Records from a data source
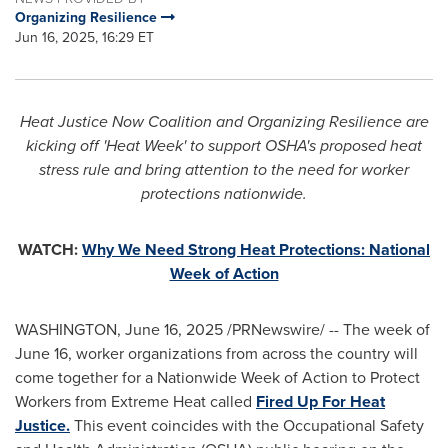
Organizing Resilience
Jun 16, 2025, 16:29 ET
Heat Justice Now Coalition and Organizing Resilience are
kicking off 'Heat Week' to support OSHA's proposed heat
stress rule and bring attention to the need for worker
protections nationwide.
WATCH:
Why We Need Strong Heat Protections: National
Week of Action
WASHINGTON
,
June 16, 2025
/PRNewswire/ -- The week of
June 16
, worker organizations from across the country will
come together for a Nationwide Week of Action to Protect
Workers from Extreme Heat called
Fired Up For Heat
Justice.
This event coincides with the Occupational Safety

■ TO DO ■
Transcribe the records above exactly, leaving out every picture.

■ WRITTEN RESPONSE ■
Organizing Resilience
Jun 16, 2025, 16:29 ET
Heat Justice Now Coalition and Organizing Resilience are
kicking off 'Heat Week' to support OSHA's proposed heat
stress rule and bring attention to the need for worker
protections nationwide.
WATCH:
Why We Need Strong Heat Protections: National
Week of Action
WASHINGTON
,
June 16, 2025
/PRNewswire/ -- The week of
June 16
, worker organizations from across the country will
come together for a Nationwide Week of Action to Protect
Workers from Extreme Heat called
Fired Up For Heat
Justice.
This event coincides with the Occupational Safety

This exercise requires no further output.